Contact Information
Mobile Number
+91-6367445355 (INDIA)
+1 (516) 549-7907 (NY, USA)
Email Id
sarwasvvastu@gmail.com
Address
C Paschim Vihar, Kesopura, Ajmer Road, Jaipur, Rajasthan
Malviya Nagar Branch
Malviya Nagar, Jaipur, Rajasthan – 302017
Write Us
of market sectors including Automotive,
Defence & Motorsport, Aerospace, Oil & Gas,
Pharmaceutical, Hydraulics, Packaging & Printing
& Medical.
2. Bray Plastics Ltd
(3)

────

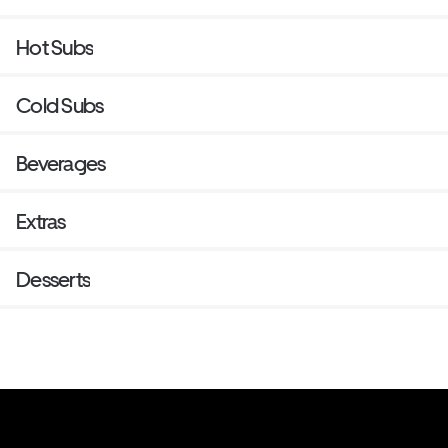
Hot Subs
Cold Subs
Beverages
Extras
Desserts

────

Exercise brief |
Return all lines of the material above in which the word "Rajasthan" occurs.

Answer to this task |
C Paschim Vihar, Kesopura, Ajmer Road, Jaipur, Rajasthan
Malviya Nagar, Jaipur, Rajasthan – 302017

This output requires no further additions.